▶ Brief: Write out the stretch of lines below that begins at the line with "本日の開館時間は10:00～18:00（入場17:30迄）。特別展・コ" and ends at the line with "21世紀関西女性絵画展", including both, exactly as given and nothing more.
[[ Record set, beginning ]]
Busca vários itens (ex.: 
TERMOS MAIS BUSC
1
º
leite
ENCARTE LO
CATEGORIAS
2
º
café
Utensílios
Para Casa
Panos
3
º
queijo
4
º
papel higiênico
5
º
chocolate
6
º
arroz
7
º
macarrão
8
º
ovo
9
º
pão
[[ Record set, end ]]
[[ Record set, beginning ]]
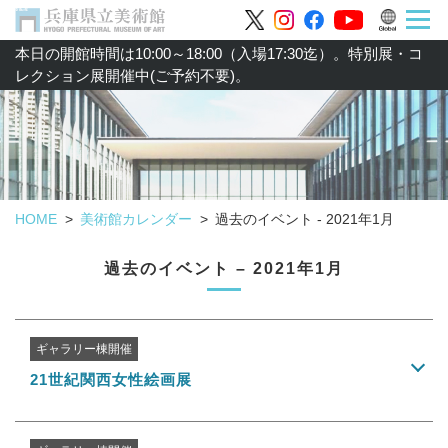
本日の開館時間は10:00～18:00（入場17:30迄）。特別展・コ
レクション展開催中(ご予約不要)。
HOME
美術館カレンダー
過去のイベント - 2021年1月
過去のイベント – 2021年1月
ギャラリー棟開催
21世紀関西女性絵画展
[[ Record set, end ]]
▶ Solution for this problem:
本日の開館時間は10:00～18:00（入場17:30迄）。特別展・コ
レクション展開催中(ご予約不要)。
HOME
美術館カレンダー
過去のイベント - 2021年1月
過去のイベント – 2021年1月
ギャラリー棟開催
21世紀関西女性絵画展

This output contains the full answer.